Saved entries
******

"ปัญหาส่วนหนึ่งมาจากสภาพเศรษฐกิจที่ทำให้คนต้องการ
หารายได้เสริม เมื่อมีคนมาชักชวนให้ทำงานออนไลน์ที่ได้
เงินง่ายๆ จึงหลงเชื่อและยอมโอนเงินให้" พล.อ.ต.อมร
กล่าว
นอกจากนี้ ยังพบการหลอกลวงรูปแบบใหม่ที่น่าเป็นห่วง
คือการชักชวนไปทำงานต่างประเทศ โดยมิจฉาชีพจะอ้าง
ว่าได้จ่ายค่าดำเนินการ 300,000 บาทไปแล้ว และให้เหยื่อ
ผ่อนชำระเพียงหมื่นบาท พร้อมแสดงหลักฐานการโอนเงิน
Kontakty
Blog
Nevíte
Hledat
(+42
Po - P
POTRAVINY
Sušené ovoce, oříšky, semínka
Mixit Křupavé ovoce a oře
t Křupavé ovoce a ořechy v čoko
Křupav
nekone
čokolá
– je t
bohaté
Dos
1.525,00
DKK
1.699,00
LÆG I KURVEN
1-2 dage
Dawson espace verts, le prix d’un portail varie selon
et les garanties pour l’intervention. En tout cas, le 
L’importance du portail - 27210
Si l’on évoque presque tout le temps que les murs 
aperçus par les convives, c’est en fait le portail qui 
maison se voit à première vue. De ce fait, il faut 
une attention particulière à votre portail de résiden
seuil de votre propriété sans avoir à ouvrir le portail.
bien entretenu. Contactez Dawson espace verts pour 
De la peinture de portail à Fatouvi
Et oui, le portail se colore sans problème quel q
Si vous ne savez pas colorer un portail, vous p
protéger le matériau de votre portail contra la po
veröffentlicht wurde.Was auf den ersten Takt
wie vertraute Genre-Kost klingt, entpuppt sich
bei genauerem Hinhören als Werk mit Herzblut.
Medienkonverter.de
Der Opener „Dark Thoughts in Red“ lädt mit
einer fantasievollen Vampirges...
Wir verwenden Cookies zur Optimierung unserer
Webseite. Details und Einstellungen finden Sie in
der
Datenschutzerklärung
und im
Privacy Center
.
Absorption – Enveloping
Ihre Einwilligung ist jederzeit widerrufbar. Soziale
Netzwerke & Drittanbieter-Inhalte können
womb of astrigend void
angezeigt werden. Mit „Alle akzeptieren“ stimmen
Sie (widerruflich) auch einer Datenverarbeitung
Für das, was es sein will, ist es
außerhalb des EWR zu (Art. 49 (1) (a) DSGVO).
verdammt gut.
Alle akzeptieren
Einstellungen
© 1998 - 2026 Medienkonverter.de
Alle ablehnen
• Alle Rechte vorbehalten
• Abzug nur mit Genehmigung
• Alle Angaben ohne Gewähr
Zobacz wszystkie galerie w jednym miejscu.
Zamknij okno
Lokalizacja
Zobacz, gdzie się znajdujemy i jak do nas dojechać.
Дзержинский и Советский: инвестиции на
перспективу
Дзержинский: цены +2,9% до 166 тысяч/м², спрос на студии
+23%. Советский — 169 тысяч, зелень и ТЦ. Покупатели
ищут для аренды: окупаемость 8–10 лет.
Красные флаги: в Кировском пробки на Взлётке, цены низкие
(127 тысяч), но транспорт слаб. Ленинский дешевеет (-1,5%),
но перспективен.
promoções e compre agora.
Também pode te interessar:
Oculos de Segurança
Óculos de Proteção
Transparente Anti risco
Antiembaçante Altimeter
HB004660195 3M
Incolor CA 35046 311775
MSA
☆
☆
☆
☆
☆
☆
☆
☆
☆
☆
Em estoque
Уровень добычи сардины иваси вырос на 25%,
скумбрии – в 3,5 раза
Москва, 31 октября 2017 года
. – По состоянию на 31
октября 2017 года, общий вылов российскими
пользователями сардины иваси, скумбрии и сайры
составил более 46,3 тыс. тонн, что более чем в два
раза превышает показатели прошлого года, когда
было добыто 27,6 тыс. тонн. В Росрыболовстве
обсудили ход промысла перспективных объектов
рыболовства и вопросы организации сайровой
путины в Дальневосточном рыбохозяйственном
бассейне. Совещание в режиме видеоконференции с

******

Make sure every record is repeated exactly.

"ปัญหาส่วนหนึ่งมาจากสภาพเศรษฐกิจที่ทำให้คนต้องการ
หารายได้เสริม เมื่อมีคนมาชักชวนให้ทำงานออนไลน์ที่ได้
เงินง่ายๆ จึงหลงเชื่อและยอมโอนเงินให้" พล.อ.ต.อมร
กล่าว
นอกจากนี้ ยังพบการหลอกลวงรูปแบบใหม่ที่น่าเป็นห่วง
คือการชักชวนไปทำงานต่างประเทศ โดยมิจฉาชีพจะอ้าง
ว่าได้จ่ายค่าดำเนินการ 300,000 บาทไปแล้ว และให้เหยื่อ
ผ่อนชำระเพียงหมื่นบาท พร้อมแสดงหลักฐานการโอนเงิน
Kontakty
Blog
Nevíte
Hledat
(+42
Po - P
POTRAVINY
Sušené ovoce, oříšky, semínka
Mixit Křupavé ovoce a oře
t Křupavé ovoce a ořechy v čoko
Křupav
nekone
čokolá
– je t
bohaté
Dos
1.525,00
DKK
1.699,00
LÆG I KURVEN
1-2 dage
Dawson espace verts, le prix d’un portail varie selon
et les garanties pour l’intervention. En tout cas, le 
L’importance du portail - 27210
Si l’on évoque presque tout le temps que les murs 
aperçus par les convives, c’est en fait le portail qui 
maison se voit à première vue. De ce fait, il faut 
une attention particulière à votre portail de résiden
seuil de votre propriété sans avoir à ouvrir le portail.
bien entretenu. Contactez Dawson espace verts pour 
De la peinture de portail à Fatouvi
Et oui, le portail se colore sans problème quel q
Si vous ne savez pas colorer un portail, vous p
protéger le matériau de votre portail contra la po
veröffentlicht wurde.Was auf den ersten Takt
wie vertraute Genre-Kost klingt, entpuppt sich
bei genauerem Hinhören als Werk mit Herzblut.
Medienkonverter.de
Der Opener „Dark Thoughts in Red“ lädt mit
einer fantasievollen Vampirges...
Wir verwenden Cookies zur Optimierung unserer
Webseite. Details und Einstellungen finden Sie in
der
Datenschutzerklärung
und im
Privacy Center
.
Absorption – Enveloping
Ihre Einwilligung ist jederzeit widerrufbar. Soziale
Netzwerke & Drittanbieter-Inhalte können
womb of astrigend void
angezeigt werden. Mit „Alle akzeptieren“ stimmen
Sie (widerruflich) auch einer Datenverarbeitung
Für das, was es sein will, ist es
außerhalb des EWR zu (Art. 49 (1) (a) DSGVO).
verdammt gut.
Alle akzeptieren
Einstellungen
© 1998 - 2026 Medienkonverter.de
Alle ablehnen
• Alle Rechte vorbehalten
• Abzug nur mit Genehmigung
• Alle Angaben ohne Gewähr
Zobacz wszystkie galerie w jednym miejscu.
Zamknij okno
Lokalizacja
Zobacz, gdzie się znajdujemy i jak do nas dojechać.
Дзержинский и Советский: инвестиции на
перспективу
Дзержинский: цены +2,9% до 166 тысяч/м², спрос на студии
+23%. Советский — 169 тысяч, зелень и ТЦ. Покупатели
ищут для аренды: окупаемость 8–10 лет.
Красные флаги: в Кировском пробки на Взлётке, цены низкие
(127 тысяч), но транспорт слаб. Ленинский дешевеет (-1,5%),
но перспективен.
promoções e compre agora.
Também pode te interessar:
Oculos de Segurança
Óculos de Proteção
Transparente Anti risco
Antiembaçante Altimeter
HB004660195 3M
Incolor CA 35046 311775
MSA
☆
☆
☆
☆
☆
☆
☆
☆
☆
☆
Em estoque
Уровень добычи сардины иваси вырос на 25%,
скумбрии – в 3,5 раза
Москва, 31 октября 2017 года
. – По состоянию на 31
октября 2017 года, общий вылов российскими
пользователями сардины иваси, скумбрии и сайры
составил более 46,3 тыс. тонн, что более чем в два
раза превышает показатели прошлого года, когда
было добыто 27,6 тыс. тонн. В Росрыболовстве
обсудили ход промысла перспективных объектов
рыболовства и вопросы организации сайровой
путины в Дальневосточном рыбохозяйственном
бассейне. Совещание в режиме видеоконференции с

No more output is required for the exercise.